DIRECTIONS FOR THIS TASK:
In the records below, reproduce exactly the lines from the one containing "nkadan MTV ödemelerine 3 taksit" through the one containing "Do La Sol La Mi Re Do Sol Sol La Mi", both included, and omit the pictures.

[Page images and extracted text]

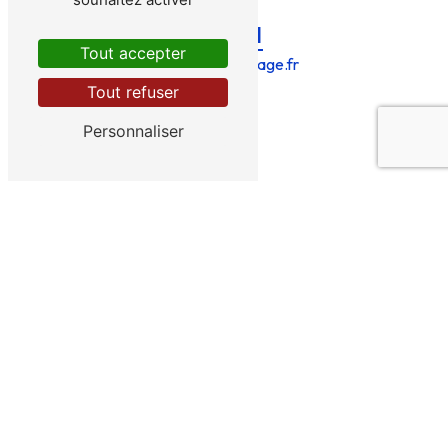
E-mail
Tout accepter
bries@bries-forage.fr
Tout refuser
Personnaliser
CONTACTEZ-NOUS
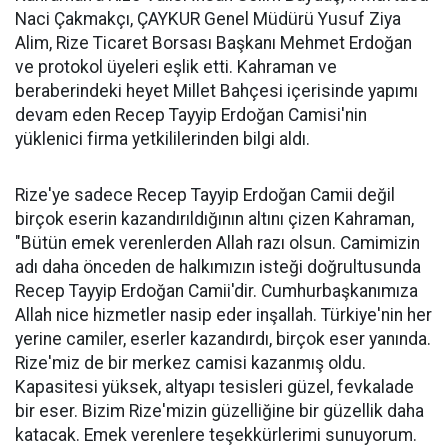
Naci Çakmakçı, ÇAYKUR Genel Müdürü Yusuf Ziya
Alim, Rize Ticaret Borsası Başkanı Mehmet Erdoğan
ve protokol üyeleri eşlik etti. Kahraman ve
beraberindeki heyet Millet Bahçesi içerisinde yapımı
devam eden Recep Tayyip Erdoğan Camisi'nin
yüklenici firma yetkililerinden bilgi aldı.
Rize'ye sadece Recep Tayyip Erdoğan Camii değil
birçok eserin kazandırıldığının altını çizen Kahraman,
"Bütün emek verenlerden Allah razı olsun. Camimizin
adı daha önceden de halkımızın isteği doğrultusunda
Recep Tayyip Erdoğan Camii'dir. Cumhurbaşkanımıza
Allah nice hizmetler nasip eder inşallah. Türkiye'nin her
yerine camiler, eserler kazandırdı, birçok eser yanında.
Rize'miz de bir merkez camisi kazanmış oldu.
Kapasitesi yüksek, altyapı tesisleri güzel, fevkalade
bir eser. Bizim Rize'mizin güzelliğine bir güzellik daha
katacak. Emek verenlere teşekkürlerimi sunuyorum.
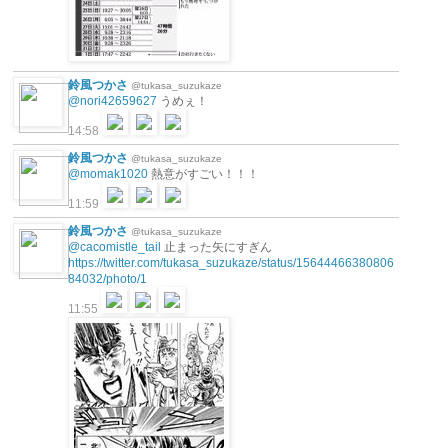
鈴風つかさ
@tukasa_suzukaze
@nori42659627
うめぇ！
14:58
鈴風つかさ
@tukasa_suzukaze
@momak1020
熱意がすごい！！！
11:59
鈴風つかさ
@tukasa_suzukaze
@cacomistle_tail
止まった矢にすぎん
https://twitter.com/tukasa_suzukaze/status/15644466380806
84032/photo/1
11:55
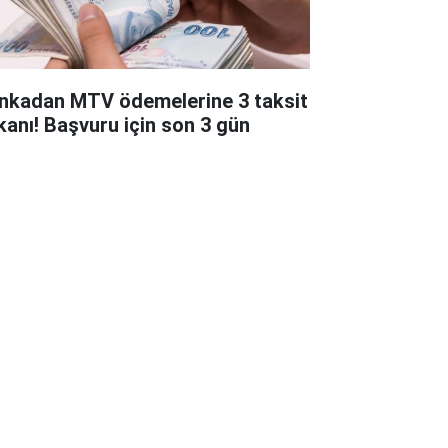
nkadan MTV ödemelerine 3 taksit
kanı! Başvuru için son 3 gün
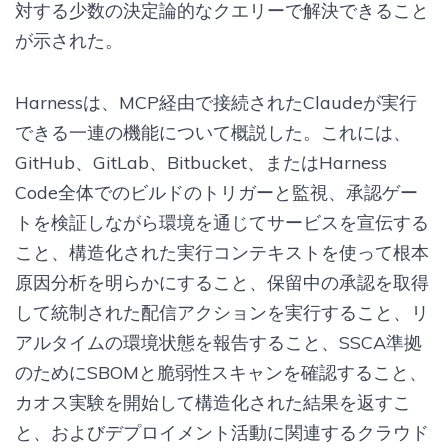
対する少数の決定論的なクエリーで解決できること
が示された。
Harnessは、MCP経由で接続されたClaudeが実行
できる一連の機能について概説した。これには、
GitHub、GitLab、Bitbucket、またはHarness
Code全体でのビルドのトリガーと監視、承認ゲー
トを検証しながら環境を通じてサービスを宣伝する
こと、構造化された実行コンテキストを使って根本
原因分析を明らかにすること、保留中の承認を取得
して統制された配信アクションを実行すること、リ
アルタイムの環境状態を報告すること、SSCA準拠
のためにSBOMと脆弱性スキャンを確認すること、
カオス実験を開始して構造化された結果を返すこ
と、およびデプロイメント活動に関連するクラウド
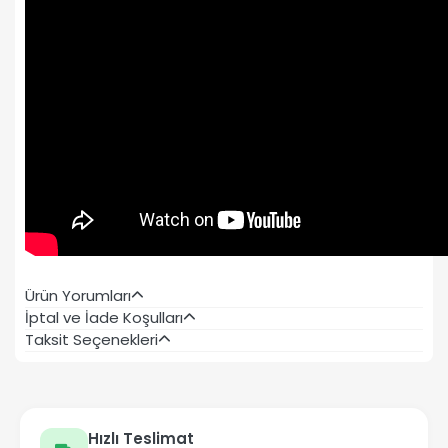
Ürün Yorumları
İptal ve İade Koşulları
Taksit Seçenekleri
Hızlı Teslimat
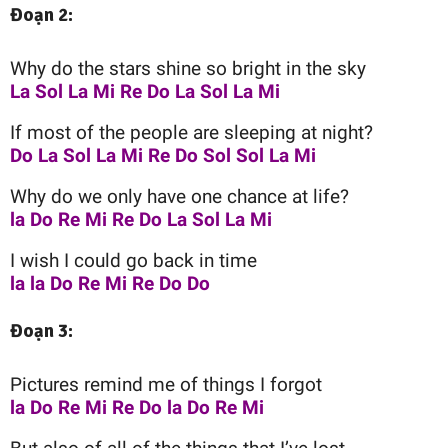
Đoạn 2:
Why do the stars shine so bright in the sky
La Sol La Mi Re Do La Sol La Mi
If most of the people are sleeping at night?
Do La Sol La Mi Re Do Sol Sol La Mi
Why do we only have one chance at life?
la Do Re Mi Re Do La Sol La Mi
I wish I could go back in time
la la Do Re Mi Re Do Do
Đoạn 3:
Pictures remind me of things I forgot
la Do Re Mi Re Do la Do Re Mi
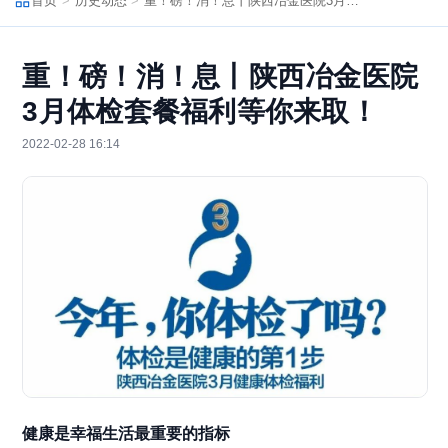
首页
历史动态
重！磅！消！息丨陕西冶金医院3月体检套餐福利等你来取！
重！磅！消！息丨陕西冶金医院
3月体检套餐福利等你来取！
2022-02-28 16:14
健康是幸福生活最重要的指标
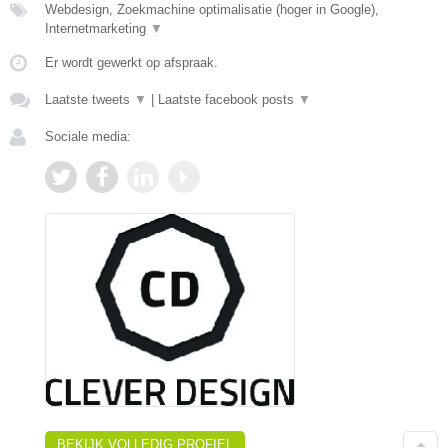
Webdesign, Zoekmachine optimalisatie (hoger in Google),
Internetmarketing
▼
Er wordt gewerkt op afspraak.
Laatste tweets
▼
|
Laatste facebook posts
▼
Sociale media:
BEKIJK VOLLEDIG PROFIEL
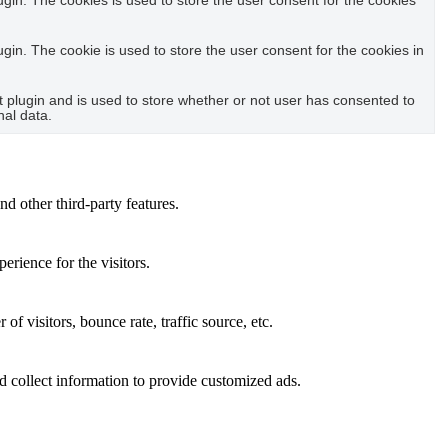
in. The cookies is used to store the user consent for the cookies
in. The cookie is used to store the user consent for the cookies in
plugin and is used to store whether or not user has consented to
nal data.
nd other third-party features.
rience for the visitors.
f visitors, bounce rate, traffic source, etc.
d collect information to provide customized ads.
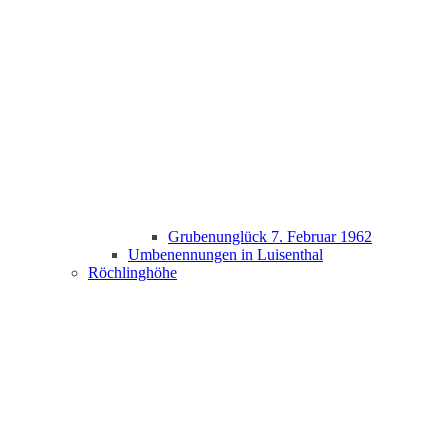
Grubenunglück 7. Februar 1962
Umbenennungen in Luisenthal
Röchlinghöhe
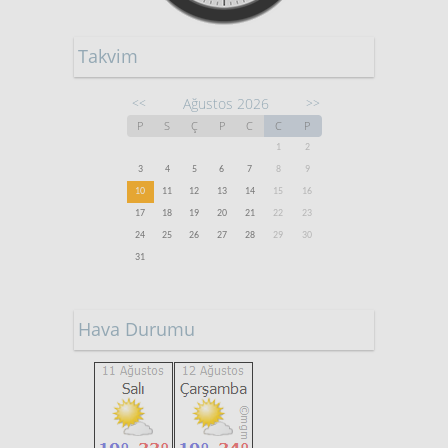
Takvim
Ağustos 2026
<<
>>
P
S
Ç
P
C
C
P
1
2
3
4
5
6
7
8
9
10
11
12
13
14
15
16
17
18
19
20
21
22
23
24
25
26
27
28
29
30
31
Hava Durumu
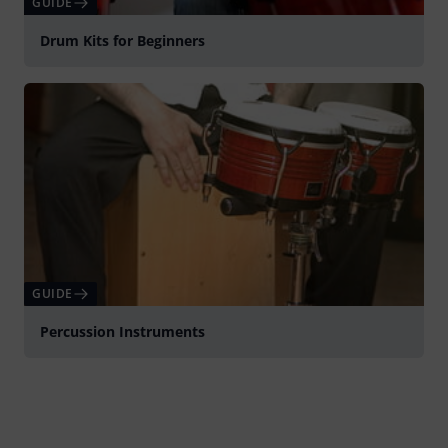
GUIDE
Drum Kits for Beginners
GUIDE
Percussion Instruments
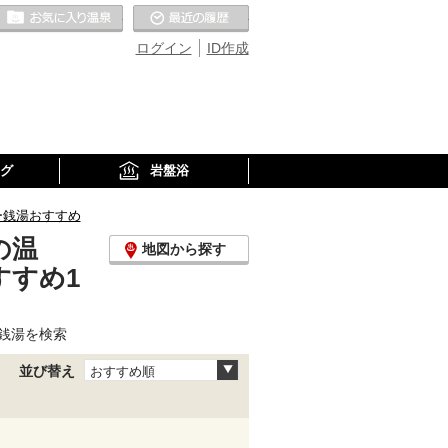
お気に入りの温泉
最近の履歴
ログイン
ID作成
グ
岩盤浴
ー銭湯おすすめ
の温
地図から探す
すすめ1
銭湯を検索
並び替え
おすすめ順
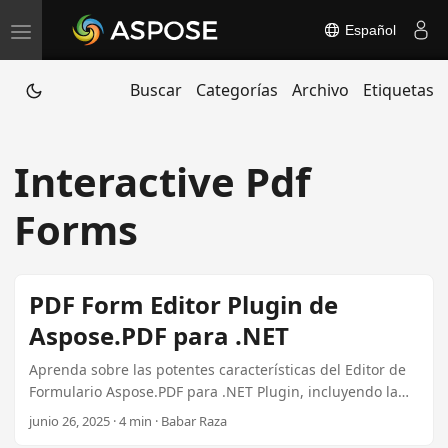
Español
T
o
Buscar
Categorías
Archivo
Etiquetas
g
g
l
Interactive Pdf
e
n
Forms
a
v
i
PDF Form Editor Plugin de
g
Aspose.PDF para .NET
a
t
Aprenda sobre las potentes características del Editor de
Formulario Aspose.PDF para .NET Plugin, incluyendo la
i
gestión de campos de formularios interactivos, la
junio 26, 2025 · 4 min · Babar Raza
o
apariencia de personalización, el relleno automático del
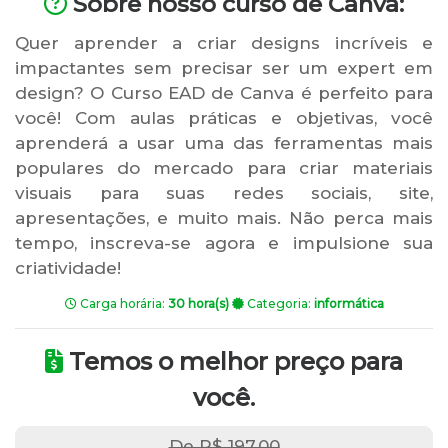
Sobre nosso curso de Canva:
Quer aprender a criar designs incríveis e
impactantes sem precisar ser um expert em
design? O Curso EAD de Canva é perfeito para
você! Com aulas práticas e objetivas, você
aprenderá a usar uma das ferramentas mais
populares do mercado para criar materiais
visuais para suas redes sociais, site,
apresentações, e muito mais. Não perca mais
tempo, inscreva-se agora e impulsione sua
criatividade!
Carga horária:
30 hora(s)
Categoria:
informática
Temos o melhor preço para
você.
De R$ 197,00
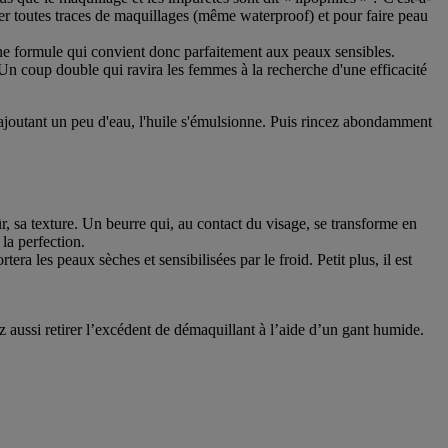
ter toutes traces de maquillages (même waterproof) et pour faire peau
 Une formule qui convient donc parfaitement aux peaux sensibles.
 Un coup double qui ravira les femmes à la recherche d'une efficacité
 ajoutant un peu d'eau, l'huile s'émulsionne. Puis rincez abondamment
ûr, sa texture. Un beurre qui, au contact du visage, se transforme en
la perfection.
era les peaux sèches et sensibilisées par le froid. Petit plus, il est
aussi retirer l’excédent de démaquillant à l’aide d’un gant humide.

COMPLETED EXERCISE:
nkadan MTV ödemelerine 3 taksit
kanı! Başvuru için son 3 gün
対する少数の決定論的なクエリーで解決できること
が示された。
Harnessは、MCP経由で接続されたClaudeが実行
できる一連の機能について概説した。これには、
GitHub、GitLab、Bitbucket、またはHarness
Code全体でのビルドのトリガーと監視、承認ゲー
トを検証しながら環境を通じてサービスを宣伝する
こと、構造化された実行コンテキストを使って根本
原因分析を明らかにすること、保留中の承認を取得
して統制された配信アクションを実行すること、リ
アルタイムの環境状態を報告すること、SSCA準拠
のためにSBOMと脆弱性スキャンを確認すること、
カオス実験を開始して構造化された結果を返すこ
と、およびデプロイメント活動に関連するクラウド
Ürün Yorumları
İptal ve İade Koşulları
Taksit Seçenekleri
Hızlı Teslimat
Đoạn 2:
Why do the stars shine so bright in the sky
La Sol La Mi Re Do La Sol La Mi
If most of the people are sleeping at night?
Do La Sol La Mi Re Do Sol Sol La Mi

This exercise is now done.